Hacía ya un ratito que la joven se había dado cuenta de que la seguían y varias veces había vuelto hacia él su cabeza con cierta preocupación. Incluso una vez se había parado en seco y, aprovechando un rayo de luz que se escapaba de la puerta entreabierta de una panadería, le había mirado fijamente de arriba a abajo.
Después Gringoire había visto hacer a la gitana la mueca aquella que debía resultarle familiar, y había seguido su camino.
La mueca dio que pensar a Gringoire pues había burla y desdén en aquel gesto, hasta cierto punto gracioso, y por eso comenzó a bajar la cabeza y a contar los adoquines, siguiendo a la joven a una distancia mayor cuando, al doblar una calle, en donde momentáneamente la había perdido de vista, oyó un grito penetrante.
Apresuró el paso. La calle estaba totalmente a oscuras; sin embargo, una lamparita que ardía en una hornacina a los pies de la Virgen, en un rincón de la calle permitió a Gringoire distinguir a la gitana debatiéndose en los brazos de dos hombres que procuraban ahogar sus gritos. La cabritilla, asustada, bajaba los cuernos y se ponía a balar.
—¡Socorro! ¡A mí la ronda! ¡Socorro, guardianes! —gritó Gringoire al mismo tiempo que se dirigía valientemente hacia allí. Uno de los que sujetaban a la joven se volvió hacia él; era la formidable figura de Quasimodo.
Gringoire no emprendió la huida pero tampoco dio un paso más adelante.

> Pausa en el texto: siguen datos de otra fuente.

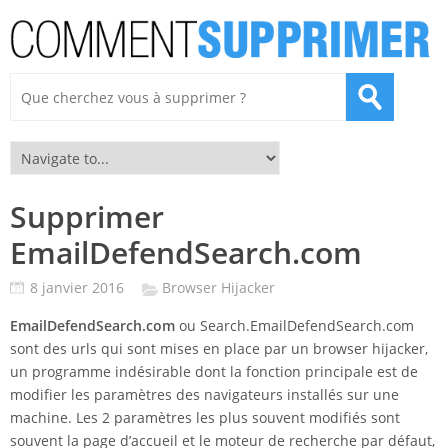
Supprimer
EmailDefendSearch.com
8 janvier 2016
Browser Hijacker
EmailDefendSearch.com
ou Search.EmailDefendSearch.com
sont des urls qui sont mises en place par un browser hijacker,
un programme indésirable dont la fonction principale est de
modifier les paramètres des navigateurs installés sur une
machine. Les 2 paramètres les plus souvent modifiés sont
souvent la page d’accueil et le moteur de recherche par défaut,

Quasimodo se llegó hasta él y de un revés lo lanzó a cuatro pasos contra el empedrado; luego se adentró rápidamente hacia la oscuridad llevándose a la joven bajo el brazo como si fuera un echarpe de seda, seguido de su compañero; mientras la pobre cabra corría tras ellos balando quejumbrosa.
—¡Asesinos! ¡Socorro! —gritaba la desdichada gitana.
—¡Alto ahí, miserables! ¡Soltad a esa mujer! —dijo con voz de trueno un caballero que surgió de repente de una plazuela próxima. Se trataba de un capitán de los arqueros, armado de pies a cabeza y con un espadón en la mano.
Arrancó a la bohemia de los brazos de Quasimodo, estupefacto; la colocó de través en la silla de montar y en el momento en que el terrible jorobado, recuperado de la sorpresa, se lanzaba sobre él para recuperar a su presa, surgieron quince o más arqueros que seguían a su capitán armados todos con espadas.
Se trataba de un escuadrón de la guardia real que hacía la contrarronda por orden de micer Roberto d'Estouteville, guardián del prebostazgo de París.
Entre todos cercaron a Quasimodo, lo cogieron y lo ataron. Rugía, echaba espuma por la boca, mordía y, si no hubiera sido de noche, podemos estar seguros de que su horripilante cara, más repulsiva aún por hallarse encolerizado, habría puesto en fuga a todo el escuadrón. Pero, por la noche, carecía de su arma más temible; su fealdad.
Su compañero se escabulló durante la refriega.
La gitana se irguió con elegancia en la silla del oficial, apoyó sus dos manos en los hombros del capitán y le miró fijamente durante unos segundos, como encantada de su atractivo aspecto y de la ayuda que acababa de prestarle. Después, rompiendo a hablar la primera, le dijo haciendo más dulce aún su dulce voz: —¿Cómo os llamáis, señor gendarme?
—Capitán Febo de Cháteaupers para serviros, preciosa respondió el capitán irguiéndose.
—Gracias —le dijo.
Y mientras el capitán se entretenía atusándose su bigote a la borgoñona, ella se deslizó hasta el suelo, desde el caballo, como una flecha que cae a tierra y huyó tan rápidamente, que un relámpago habría tardado más en desvanecerse.
—¡Por el ombligo del papa! —dijo apretando las ligaduras de Quasimodo—. A fe mía que habría preferido quedarme con la mozuela.
—¡Qué queréis capitán! —dijo uno de los guardias—. La pájara ha levantado el vuelo pero nos queda el murciélago.